> [What the exercise asks]:
Please retype all of the records below word for word, leaving out any pictures.

(Source data)
*-*-*

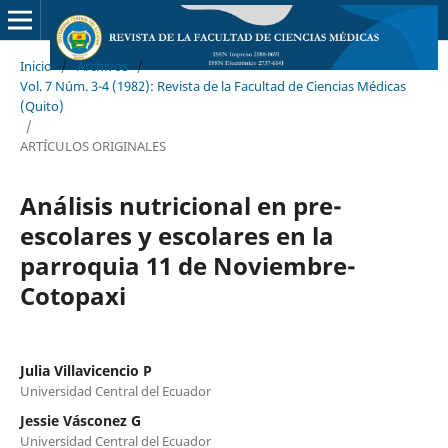
Inicio
/
Archivos
/
Vol. 7 Núm. 3-4 (1982): Revista de la Facultad de Ciencias Médicas
(Quito)
/
ARTÍCULOS ORIGINALES
Análisis nutricional en pre-
escolares y escolares en la
parroquia 11 de Noviembre-
Cotopaxi
Julia Villavicencio P
Universidad Central del Ecuador
Jessie Vásconez G
Universidad Central del Ecuador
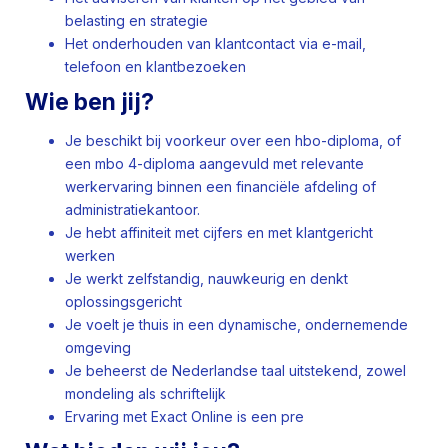
belasting en strategie
Het onderhouden van klantcontact via e-mail,
telefoon en klantbezoeken
Wie ben jij?
Je beschikt bij voorkeur over een hbo-diploma, of
een mbo 4-diploma aangevuld met relevante
werkervaring binnen een financiële afdeling of
administratiekantoor.
Je hebt affiniteit met cijfers en met klantgericht
werken
Je werkt zelfstandig, nauwkeurig en denkt
oplossingsgericht
Je voelt je thuis in een dynamische, ondernemende
omgeving
Je beheerst de Nederlandse taal uitstekend, zowel
mondeling als schriftelijk
Ervaring met Exact Online is een pre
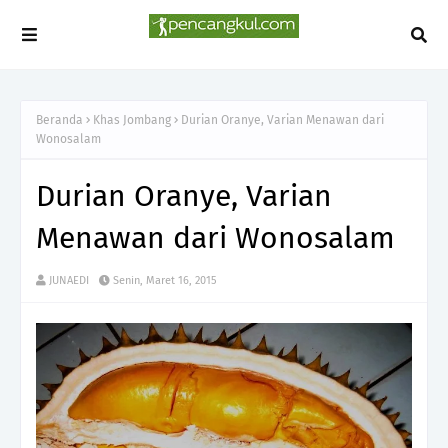
Beranda
Khas Jombang
Durian Oranye, Varian Menawan dari
Wonosalam
Durian Oranye, Varian
Menawan dari Wonosalam
JUNAEDI
Senin, Maret 16, 2015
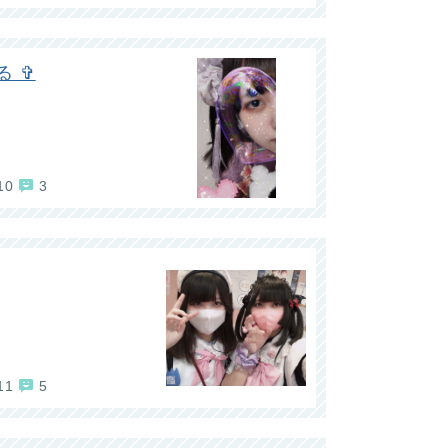
る ✞
10
3
11
5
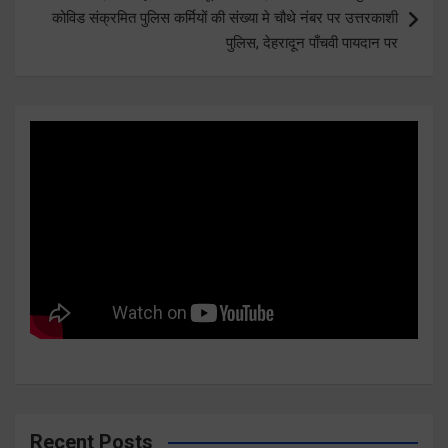
कोविड संक्रमित पुलिस कर्मियों की संख्या मे चौथे नंबर पर उत्तरकाशी
पुलिस, देहरादून पाँचवी पायदान पर
Recent Posts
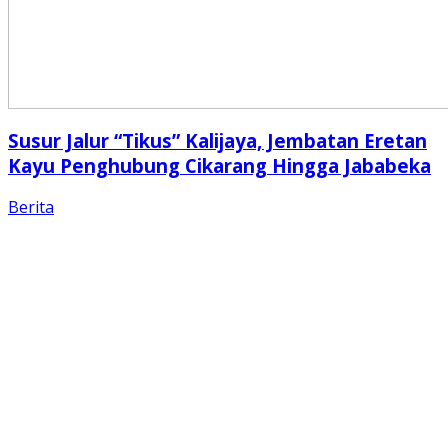
Susur Jalur “Tikus” Kalijaya, Jembatan Eretan
Kayu Penghubung Cikarang Hingga Jababeka
Berita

*-*-*

> [Result]:
Inicio
/
Archivos
/
Vol. 7 Núm. 3-4 (1982): Revista de la Facultad de Ciencias Médicas
(Quito)
/
ARTÍCULOS ORIGINALES
Análisis nutricional en pre-
escolares y escolares en la
parroquia 11 de Noviembre-
Cotopaxi
Julia Villavicencio P
Universidad Central del Ecuador
Jessie Vásconez G
Universidad Central del Ecuador
belasting en strategie
Het onderhouden van klantcontact via e-mail,
telefoon en klantbezoeken
Wie ben jij?
Je beschikt bij voorkeur over een hbo-diploma, of
een mbo 4-diploma aangevuld met relevante
werkervaring binnen een financiële afdeling of
administratiekantoor.
Je hebt affiniteit met cijfers en met klantgericht
werken
Je werkt zelfstandig, nauwkeurig en denkt
oplossingsgericht
Je voelt je thuis in een dynamische, ondernemende
omgeving
Je beheerst de Nederlandse taal uitstekend, zowel
mondeling als schriftelijk
Ervaring met Exact Online is een pre
Beranda
Khas Jombang
Durian Oranye, Varian Menawan dari
Wonosalam
Durian Oranye, Varian
Menawan dari Wonosalam
JUNAEDI
Senin, Maret 16, 2015
る ✞
10
3
11
5
कोविड संक्रमित पुलिस कर्मियों की संख्या मे चौथे नंबर पर उत्तरकाशी
पुलिस, देहरादून पाँचवी पायदान पर
Recent Posts
Susur Jalur “Tikus” Kalijaya, Jembatan Eretan
Kayu Penghubung Cikarang Hingga Jababeka
Berita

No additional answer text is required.